Een serieus tempo dus dat Staples aan de dag moet leggen. Zijn flow is er uitermate geschikt voor. ‘Feels like summer’ is een schoolvoorbeeld van hoe hij werkt: een monotone, simpele beat die als grondlaag dient, waarover Staples steeds weer onze aandacht weet vast te houden met zijn snedige raps. Tel daarbij nog eens een fijne hook, in dit geval eentje van de stembanden van Ty Dolla Sign en hupsakee, daar heb je het succesrecept.
Hapklare rapliedjes is niet het enige waar Staples zich in specialiseert. In minder dan een halfuurtje pompt hij enorm veel verschillende klanken en bars door de speakers. Staples heeft slechts één versnelling en dat is vooruit met de geit. Van het anthemachtige ‘Don’t get chipped’ tot ‘No bleedin’, waar zijn kruissnelheid prachtig werkt naast Kamaiyah. Ook zijn eeuwige liefde voor zijn heimat, North Long Beach California, is hier weer erg aanwezig. De dualiteit van de nooit eindigende zomer en het altijd woekerende vuurwapengeweld is een immer wederkerend thema.

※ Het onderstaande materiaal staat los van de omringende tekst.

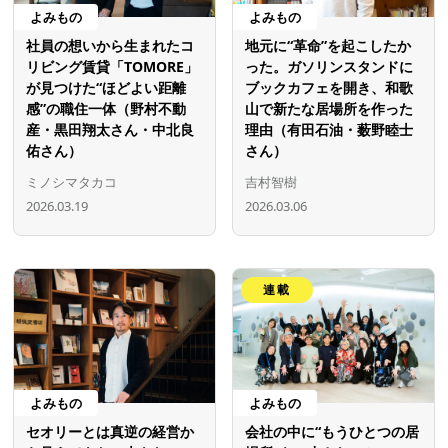
よみもの
よみもの
社員の想いから生まれたコ
地元に“革命”を起こしたか
リビング賃貸「TOMORE」
った。ガソリンスタンドに
が見つけた“ほどよい距離
ブックカフェを開き、和歌
感”の職住一体（野村不動
山で新たな居場所を作った
産・黒田翔太さん・中北良
理由（有田石油・薮野睦士
佑さん）
さん）
ミノシマタカコ
吉村智樹
2026.03.19
2026.03.06
連載
よみもの
よみもの
セオリーとは真逆の経営か
会社の中に“もうひとつの居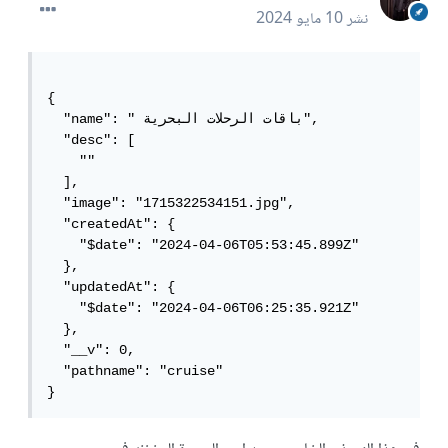
نشر
10 مايو 2024
{

  "name": " باقات الرحلات البحرية",

  "desc": [

    ""

  ],

  "image": "1715322534151.jpg",

  "createdAt": {

    "$date": "2024-04-06T05:53:45.899Z"

  },

  "updatedAt": {

    "$date": "2024-04-06T06:25:35.921Z"

  },

  "__v": 0,

  "pathname": "cruise"

}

Iets wat Kenny Beats, die de productie in handen nam, goed snapt. Waar de kritiek op hiphop dezer dagen al te vaak is dat de teksten er niet meer toe doen en enkel de flows nog tellen, snoert dit duo iedereen hardhandig de mond. Staples weet als geen ander gitzwarte, sardonische teksten te brengen met een zodanige flow dat het haast vrolijk lijkt. Dat Kenny Beats dat contrast nog meer weet uit te rekken met zijn beats die uitnodigen tot het placeren van danspasjes, maakt het des te indrukwekkender.
Ondanks de geringe lengte van ‘FM!’ is het wel een essentieel album in de carrière van Staples. In de verte doet het wat denken aan ‘Yeezus’ van Kanye West. Niet geluidstechnisch, maar beide albums hebben dat ‘last minute onafgewerkt’ gevoel. Van ‘Yeezus’ is geweten dat West in laatste instantie zijn raps opnam, wat het geheel een soort baldadig indie-gevoel meegaf. Hetzelfde kan gezegd worden van ‘FM!’, met de vele radioskits waarbij we onze tanden voorzichtig bloot lachen. En dan tellen we de op Greenday hun ‘Dookie’ geïnspireerde cover niet eens mee. Splinterbom van jewelste levert Staples weer af. Spijtig dat het zo rap gepasseerd is.